Logical. Whether to perform dimension reduction with PCA before UMAP. Ignored when using useReducedDim. Default TRUE.

initialDims

Number of dimensions from PCA to use as input in UMAP. Default 25.

nNeighbors

The size of local neighborhood used for manifold approximation. Larger values result in more global views of the manifold, while smaller values result in more local data being preserved. Default 30. See calculateUMAP for more information.

nIterations

The number of iterations performed during layout optimization. Default is 200.

alpha

The initial value of "learning rate" of layout optimization. Default is 1.

minDist

The effective minimum distance between embedded points. Smaller values will result in a more clustered/clumped embedding where nearby points on the manifold are drawn closer together, while larger values will result on a more even dispersal of points. Default 0.01. See calculateUMAP for more information.

spread

The effective scale of embedded points. In combination with minDist, this determines how clustered/clumped the embedded points are. Default 1. See calculateUMAP for more information.

seed

Random seed for reproducibility of UMAP results.
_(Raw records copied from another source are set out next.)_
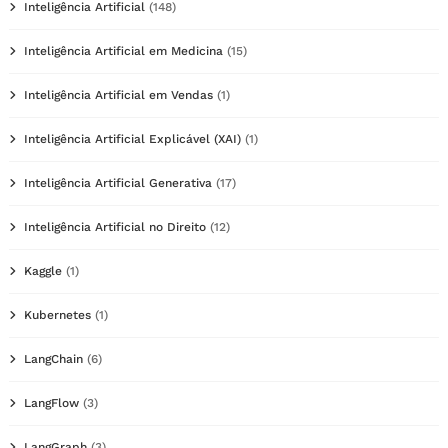
Inteligência Artificial
(148)
Inteligência Artificial em Medicina
(15)
Inteligência Artificial em Vendas
(1)
Inteligência Artificial Explicável (XAI)
(1)
Inteligência Artificial Generativa
(17)
Inteligência Artificial no Direito
(12)
Kaggle
(1)
Kubernetes
(1)
LangChain
(6)
LangFlow
(3)
LangGraph
(3)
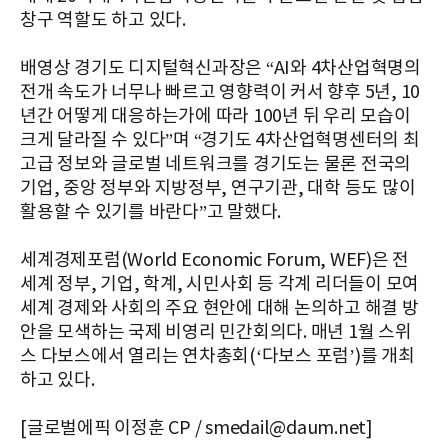
창구 역할도 하고 있다.
배영상 경기도 디지털혁신과장은 “AI와 4차산업혁명의
전개 속도가 너무나 빠르고 영향력이 커서 향후 5년, 10
년간 어떻게 대응하는가에 따라 100년 뒤 우리 모습이
크게 달라질 수 있다”며 “경기도 4차산업혁명센터의 최
고급 정보와 글로벌 네트워크를 경기도는 물론 전국의
기업, 중앙 정부와 지방정부, 연구기관, 대학 등도 많이
활용할 수 있기를 바란다”고 말했다.
세계경제포럼(World Economic Forum, WEF)은 전
세계 정부, 기업, 학계, 시민사회 등 각계 리더들이 모여
세계 경제와 사회의 주요 현안에 대해 논의하고 해결 방
안을 모색하는 국제 비영리 민간회의다. 매년 1월 스위
스 다보스에서 열리는 연차총회(‘다보스 포럼’)를 개최
하고 있다.
[글로벌에픽 이정훈 CP / smedail@daum.net]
Default NULL will use global seed in use by the R environment.

verbose

Logical. Whether to print log messages. Default TRUE.

BPPARAM

A BiocParallelParam object specifying whether the PCA should be parallelized.

...

Parameters passed to runUMAP

Value

A SingleCellExperiment object with UMAP computation updated in reducedDim(inSCE, reducedDimName).

Examples

data(scExample, package = "singleCellTK")
sce <- subsetSCECols(sce, colData = "type != 'EmptyDroplet'")
# Run from raw counts
sce <- runQuickUMAP(sce)
#> Sat Mar 18 10:31:36 2023 ... Computing Scater UMAP for sample 'pbmc_4k'.
#> Found more than one class "dist" in cache; using the first, from namespace 'BiocGenerics'
#> Also defined by ‘spam’
#> Found more than one class "dist" in cache; using the first, from namespace 'BiocGenerics'
#> Also defined by ‘spam’
#> Found more than one class "dist" in cache; using the first, from namespace 'BiocGenerics'
#> Also defined by ‘spam’
plotDimRed(sce, "UMAP")